Task
Filter the entries for the word "recycling". Copy each line that has it.

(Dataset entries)
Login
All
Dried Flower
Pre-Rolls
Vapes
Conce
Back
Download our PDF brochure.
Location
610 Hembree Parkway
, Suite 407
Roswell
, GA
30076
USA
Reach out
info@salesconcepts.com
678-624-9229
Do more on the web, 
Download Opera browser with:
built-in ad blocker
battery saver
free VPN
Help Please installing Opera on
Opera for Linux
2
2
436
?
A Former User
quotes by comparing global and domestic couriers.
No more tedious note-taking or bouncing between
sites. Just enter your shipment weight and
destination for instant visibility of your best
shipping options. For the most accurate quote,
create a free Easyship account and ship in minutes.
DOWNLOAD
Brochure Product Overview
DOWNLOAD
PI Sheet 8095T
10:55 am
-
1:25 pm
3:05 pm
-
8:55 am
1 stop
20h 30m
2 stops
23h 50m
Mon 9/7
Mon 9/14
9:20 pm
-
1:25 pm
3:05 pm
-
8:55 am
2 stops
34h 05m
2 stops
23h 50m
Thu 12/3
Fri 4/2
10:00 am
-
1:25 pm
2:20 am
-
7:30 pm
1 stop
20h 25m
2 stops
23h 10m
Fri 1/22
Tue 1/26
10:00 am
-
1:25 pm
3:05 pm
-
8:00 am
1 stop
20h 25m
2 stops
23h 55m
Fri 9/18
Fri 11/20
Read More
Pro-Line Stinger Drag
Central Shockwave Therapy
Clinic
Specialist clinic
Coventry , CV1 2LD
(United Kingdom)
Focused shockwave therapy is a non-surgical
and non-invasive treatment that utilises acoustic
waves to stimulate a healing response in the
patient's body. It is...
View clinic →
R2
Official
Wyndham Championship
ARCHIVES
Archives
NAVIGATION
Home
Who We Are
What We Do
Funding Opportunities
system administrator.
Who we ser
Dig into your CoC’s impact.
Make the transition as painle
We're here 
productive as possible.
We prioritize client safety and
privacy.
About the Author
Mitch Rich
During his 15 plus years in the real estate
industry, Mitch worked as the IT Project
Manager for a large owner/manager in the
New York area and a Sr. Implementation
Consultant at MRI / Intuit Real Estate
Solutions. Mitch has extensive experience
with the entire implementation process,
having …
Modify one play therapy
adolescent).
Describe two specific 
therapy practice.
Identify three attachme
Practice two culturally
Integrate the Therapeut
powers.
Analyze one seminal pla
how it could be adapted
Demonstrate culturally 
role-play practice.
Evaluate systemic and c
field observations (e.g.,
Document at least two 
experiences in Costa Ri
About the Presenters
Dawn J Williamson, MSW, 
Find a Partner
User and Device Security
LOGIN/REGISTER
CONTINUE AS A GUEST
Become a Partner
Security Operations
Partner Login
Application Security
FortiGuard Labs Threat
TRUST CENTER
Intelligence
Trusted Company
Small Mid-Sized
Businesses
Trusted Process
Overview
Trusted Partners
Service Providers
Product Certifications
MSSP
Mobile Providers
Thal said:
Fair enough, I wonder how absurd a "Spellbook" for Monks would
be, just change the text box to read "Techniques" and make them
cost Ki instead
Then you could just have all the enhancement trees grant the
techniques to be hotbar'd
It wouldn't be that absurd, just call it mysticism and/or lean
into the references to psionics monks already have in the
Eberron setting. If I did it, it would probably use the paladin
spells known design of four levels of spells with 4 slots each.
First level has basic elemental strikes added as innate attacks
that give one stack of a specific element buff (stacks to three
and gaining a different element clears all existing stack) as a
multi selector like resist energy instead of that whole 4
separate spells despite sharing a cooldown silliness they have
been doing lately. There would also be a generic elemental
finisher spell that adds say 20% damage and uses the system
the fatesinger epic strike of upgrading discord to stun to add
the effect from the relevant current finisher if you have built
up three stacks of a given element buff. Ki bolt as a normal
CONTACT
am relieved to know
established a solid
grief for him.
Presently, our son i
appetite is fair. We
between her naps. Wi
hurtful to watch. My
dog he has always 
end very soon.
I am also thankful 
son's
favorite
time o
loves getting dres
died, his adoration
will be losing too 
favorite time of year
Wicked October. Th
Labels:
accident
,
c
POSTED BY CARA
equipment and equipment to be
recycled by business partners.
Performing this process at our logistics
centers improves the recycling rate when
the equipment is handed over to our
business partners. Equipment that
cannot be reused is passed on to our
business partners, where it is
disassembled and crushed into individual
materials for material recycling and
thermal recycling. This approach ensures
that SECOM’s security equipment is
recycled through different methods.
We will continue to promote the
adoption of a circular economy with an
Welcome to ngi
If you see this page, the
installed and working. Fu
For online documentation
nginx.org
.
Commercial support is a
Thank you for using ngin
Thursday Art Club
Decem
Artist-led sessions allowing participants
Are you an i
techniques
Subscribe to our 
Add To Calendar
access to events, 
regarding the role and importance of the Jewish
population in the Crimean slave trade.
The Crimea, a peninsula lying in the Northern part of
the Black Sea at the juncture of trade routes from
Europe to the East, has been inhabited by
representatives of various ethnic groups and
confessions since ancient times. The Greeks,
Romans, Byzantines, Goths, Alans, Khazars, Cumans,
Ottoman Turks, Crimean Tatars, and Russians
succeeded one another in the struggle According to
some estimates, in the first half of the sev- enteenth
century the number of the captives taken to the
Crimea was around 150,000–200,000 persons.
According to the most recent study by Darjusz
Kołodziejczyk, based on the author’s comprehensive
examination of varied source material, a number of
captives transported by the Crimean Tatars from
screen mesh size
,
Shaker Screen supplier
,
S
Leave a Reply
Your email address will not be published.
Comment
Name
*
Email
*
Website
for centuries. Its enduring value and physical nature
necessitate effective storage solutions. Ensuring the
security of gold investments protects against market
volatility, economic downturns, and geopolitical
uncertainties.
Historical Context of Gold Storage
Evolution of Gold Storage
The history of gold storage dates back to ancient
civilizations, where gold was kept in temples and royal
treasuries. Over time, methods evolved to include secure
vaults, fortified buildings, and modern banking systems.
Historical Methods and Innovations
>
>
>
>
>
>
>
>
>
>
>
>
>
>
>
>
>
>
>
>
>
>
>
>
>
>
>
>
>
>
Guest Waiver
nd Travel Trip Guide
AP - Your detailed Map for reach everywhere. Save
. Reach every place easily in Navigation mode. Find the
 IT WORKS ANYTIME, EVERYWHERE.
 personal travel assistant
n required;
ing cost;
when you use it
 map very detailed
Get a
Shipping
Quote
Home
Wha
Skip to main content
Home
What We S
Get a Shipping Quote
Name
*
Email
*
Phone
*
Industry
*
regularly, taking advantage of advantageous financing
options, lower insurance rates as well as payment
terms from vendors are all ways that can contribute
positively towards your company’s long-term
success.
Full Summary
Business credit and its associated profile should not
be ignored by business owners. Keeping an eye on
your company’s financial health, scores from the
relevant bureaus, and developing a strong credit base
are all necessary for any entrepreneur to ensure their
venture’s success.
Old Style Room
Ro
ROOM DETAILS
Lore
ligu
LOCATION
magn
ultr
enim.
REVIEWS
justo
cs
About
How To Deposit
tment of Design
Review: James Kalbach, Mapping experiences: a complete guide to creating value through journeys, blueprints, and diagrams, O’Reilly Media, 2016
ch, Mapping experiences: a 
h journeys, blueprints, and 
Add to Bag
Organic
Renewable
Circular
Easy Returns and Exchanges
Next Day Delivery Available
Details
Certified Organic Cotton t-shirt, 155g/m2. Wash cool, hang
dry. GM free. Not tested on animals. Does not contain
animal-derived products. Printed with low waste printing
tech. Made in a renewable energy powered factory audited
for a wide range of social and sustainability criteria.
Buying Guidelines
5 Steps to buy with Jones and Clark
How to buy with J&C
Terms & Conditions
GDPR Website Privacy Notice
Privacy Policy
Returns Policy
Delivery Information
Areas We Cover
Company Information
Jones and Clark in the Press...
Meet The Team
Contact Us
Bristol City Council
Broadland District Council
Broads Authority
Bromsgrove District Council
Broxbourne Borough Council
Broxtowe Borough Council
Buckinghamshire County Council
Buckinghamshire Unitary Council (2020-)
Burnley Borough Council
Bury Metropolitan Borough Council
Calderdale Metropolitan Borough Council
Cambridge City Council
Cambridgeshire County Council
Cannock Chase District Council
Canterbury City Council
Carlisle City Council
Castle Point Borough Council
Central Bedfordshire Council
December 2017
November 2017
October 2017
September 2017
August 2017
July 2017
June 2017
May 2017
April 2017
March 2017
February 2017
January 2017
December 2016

Answer box
centers improves the recycling rate when
materials for material recycling and
thermal recycling. This approach ensures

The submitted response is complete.